Little by little, M. Chaigniste had succeeded in gathering his wits together and reducing his thoughts to some sort of order after all the successive shocks he had undergone in so short a space of time. He now recalled the startling confidence Dr. Du Marvier had whispered in his ear and felt it was incumbent in him to share his knowledge with M. Havard.

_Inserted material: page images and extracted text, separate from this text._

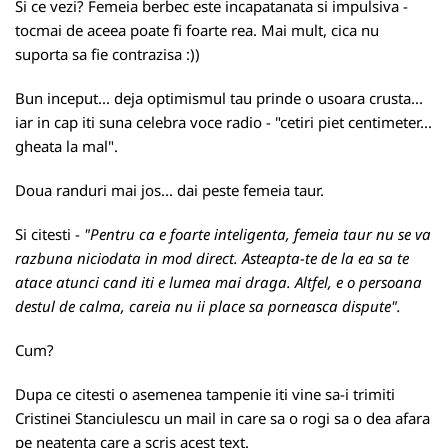
Si ce vezi? Femeia berbec este incapatanata si impulsiva -
tocmai de aceea poate fi foarte rea. Mai mult, cica nu
suporta sa fie contrazisa :))
Bun inceput... deja optimismul tau prinde o usoara crusta...
iar in cap iti suna celebra voce radio - "cetiri piet centimeter...
gheata la mal".
Doua randuri mai jos... dai peste femeia taur.
Si citesti -
"Pentru ca e foarte inteligenta, femeia taur nu se va
razbuna niciodata in mod direct. Asteapta-te de la ea sa te
atace atunci cand iti e lumea mai draga. Altfel, e o persoana
destul de calma, careia nu ii place sa porneasca dispute".
Cum?
Dupa ce citesti o asemenea tampenie iti vine sa-i trimiti
Cristinei Stanciulescu un mail in care sa o rogi sa o dea afara
pe neatenta care a scris acest text.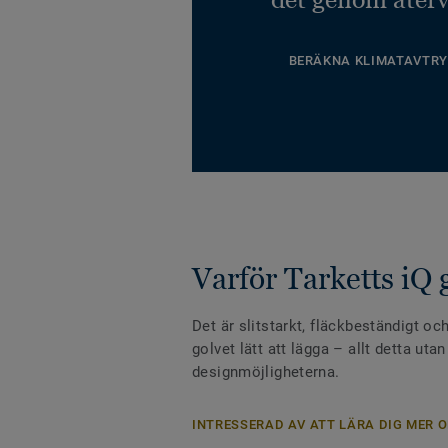
BERÄKNA KLIMATAVTRY
Varför Tarketts iQ 
Det är slitstarkt, fläckbeständigt och
golvet lätt att lägga – allt detta uta
designmöjligheterna.
INTRESSERAD AV ATT LÄRA DIG MER O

“I am going to tell you one thing,” he began, after some hesitation, “a thing that will possibly help you to clear up this mystery. Dr. Du Marvier, after examining Juve’s wound, noticed that the prisoner looked pale and appeared greatly exhausted; he questioned him, listened to his heart, and observed that its action was considerably retarded. By what he told me in confidence, all this would seem to point to his having been poisoned, very probably with hydrate of chloral. But that is, after all, only a hypothesis, and besides, I don’t quite see how one could establish a connection between this kind of poisoning and the wound we are talking about.”
But at the words, M. Havard sprang up from the chair in which he had at last seated himself.
“What!” he cried, “you don’t see the connection? Why, don’t you know that chloral is not only a poison, but also a soporific? Juve would seem to have taken a soporific? But why? With what object? Not only does this not throw light on the mystery, but it makes it still more obscure ... Monsieur Chaigniste, are you sure your staff are to be trusted?”